Just played around with the settings a bit more. Some updates:

• With the current hardware and default OpnSense settings (freshly installed OpnSense with just WAN and LAN interface), the internet speed is still capped at 300mbps with the default 8 connections on fast.com.
• With Zenarmor on and limiting the processing to a single core, one core reached 70% of usage when I change the number of connections to 16 on fast.com (the speed is 900+mbps). With the default 8 connections, this core is using ~30%, so the single CPU core doesn't seem to be the bottleneck.
• Disabling Zenarmor helped with the inter-VLAN speed which went up to ~10gbps from ~5gbps. However, it doesn't affect the internet speed test result.
• I checked the inter-VLAN speed and router CPU usage w/ and wo Zenarmor enabled. When Zenarmor is disabled, the cores (threads) are used evenly (~30% per core when reaching the max speed of 10gbps). When Zenarmor is on, one core reaches 100% and rest is close to 0%. I guess multi-core on Zenarmor is not supported yet (probably will be there later this year? https://www.zenarmor.com/roadmap). To run this test, I enabled rss and isr thread binding.
• The Zenarmor setting, "Do not pin engine packet processors to dedicate CPU cores" (in Zenarmor
  -> settings -> configuration), helped to increase the VLAN speed a little bit (from 5gbps to 7gbps). It's still heavily using one core, but the other cores see some usage.

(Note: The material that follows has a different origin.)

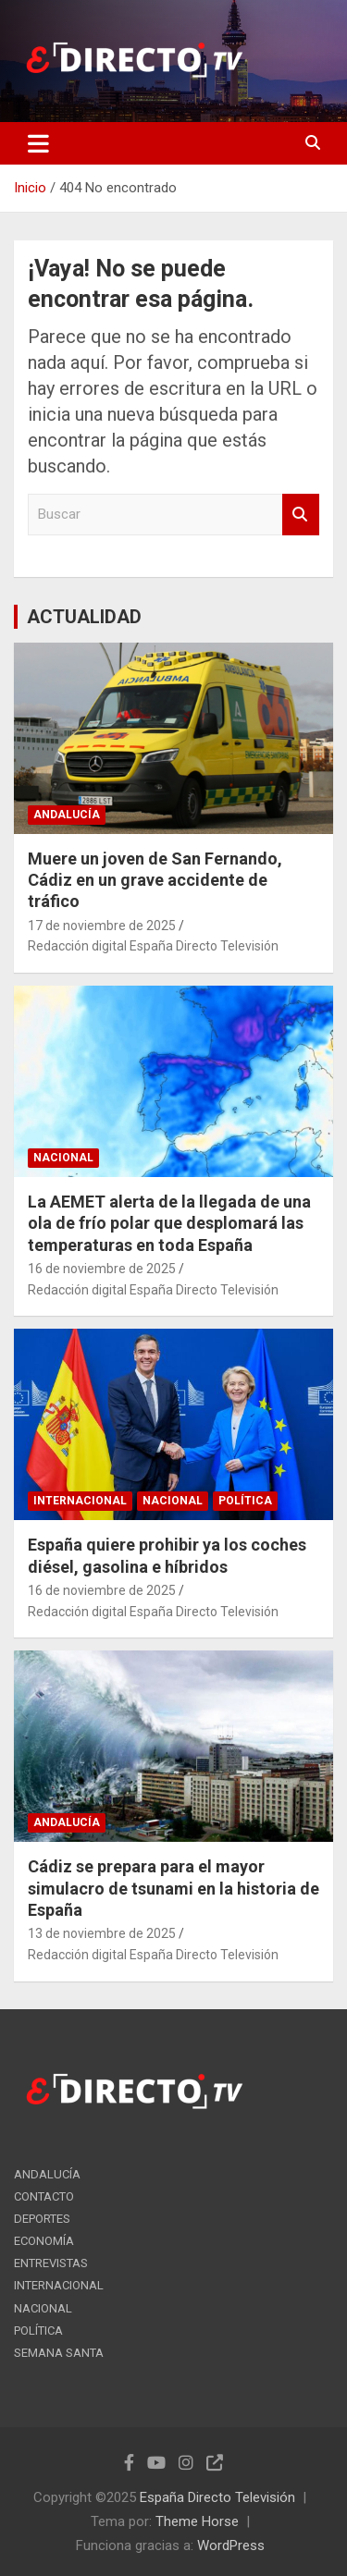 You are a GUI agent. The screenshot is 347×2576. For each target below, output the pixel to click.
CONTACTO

The original problem is still not resolved yet unfortunately, but I'm learning and hopefully will find the answer one day  :-*

[Greg_E]

I wonder why your system is performing so much differently from mine. Mine is very vanilla on 24.1.8 CE (still haven't had the time to build up my business licensed machine). I may change that "do not pin" setting in Zenarmor to see if speed between networks increases, but I'm mostly still getting really good speeds between them (all gigabit and pretty close to max speeds).

Do you have all of the offloading in the NICs turned off? That was kind of required with IDS/IPS and to an extent Zenarmor.

And yes I'm looking forward to the Zenarmor multicore update, many of us are looking forward to this. More processor should mean more throughput.

[ybalbert]

Do you have all of the offloading in the NICs turned off?

I disabled the three hardware offload settings.

I don't see anything obviously wrongly with the OpnSense configs. I have even tried to install pfSense on the same hardware to benchmark, and the result was the same. So I guess it's a mostly likely a hardware thing or a general FreeBSD limit. Unfortunately I don't have another box to test with. Will probably leave it like this for now.